Drei B2B-Strategien zur Neuausrichtung der Verkaufsstrategie (1/2)

Drei B2B-Strategien zur Neuausrichtung der Verkaufsstrategie (1/2)

Bestehende Vertriebskanäle transformieren - Vom Engagement zum E-Commerce

Das Coronavirus hat die Welt verändert. Auch nach Abklingen der Pandemie werden einige der Veränderungen dauerhaft bestehen bleiben. Um jetzt und in Zukunft weiter relevant und existent bleiben zu können, müssen Unternehmen ihre Verkaufsmodelle anpassen.

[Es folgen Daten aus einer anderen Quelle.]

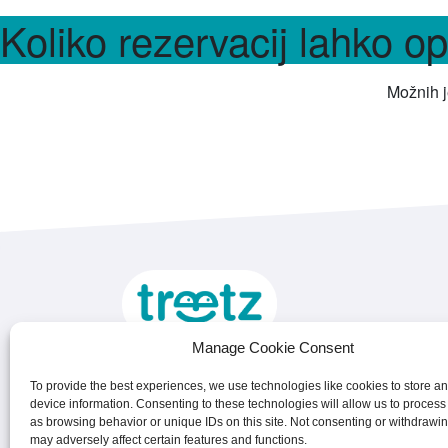
Koliko rezervacij lahko o
Možnih j
Manage Cookie Consent
Facebook
Instagram
LinkedIn
France
To provide the best experiences, we use technologies like cookies to store a
Facebook
Instagram
LinkedIn
Belgium
device information. Consenting to these technologies will allow us to process
as browsing behavior or unique IDs on this site. Not consenting or withdrawi
Facebook
Instagram
LinkedIn
Nederland
may adversely affect certain features and functions.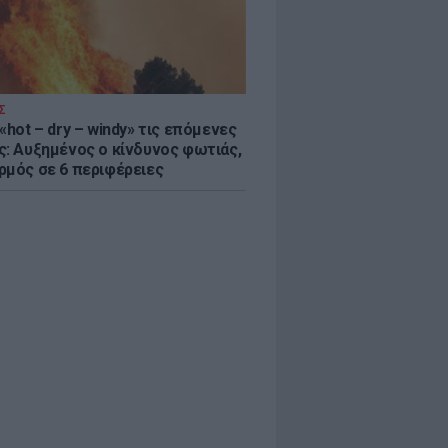
Σ
«hot – dry – windy» τις επόμενες
ς: Αυξημένος ο κίνδυνος φωτιάς,
ρμός σε 6 περιφέρειες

Heutzutage werden nur 10-12% der B2B-Transaktionen online abgewickelt, und nach wie vor finden die meisten Abschlüsse zwischen Menschen statt. Die Digitalisierung dieser Beziehungen ist der nächste Schritt. In dieser zweiteiligen Blogserie für Verantwortliche in B2B-Unternehmen befassen wir uns mit Strategien, um diesen Veränderungsprozess voranzutreiben.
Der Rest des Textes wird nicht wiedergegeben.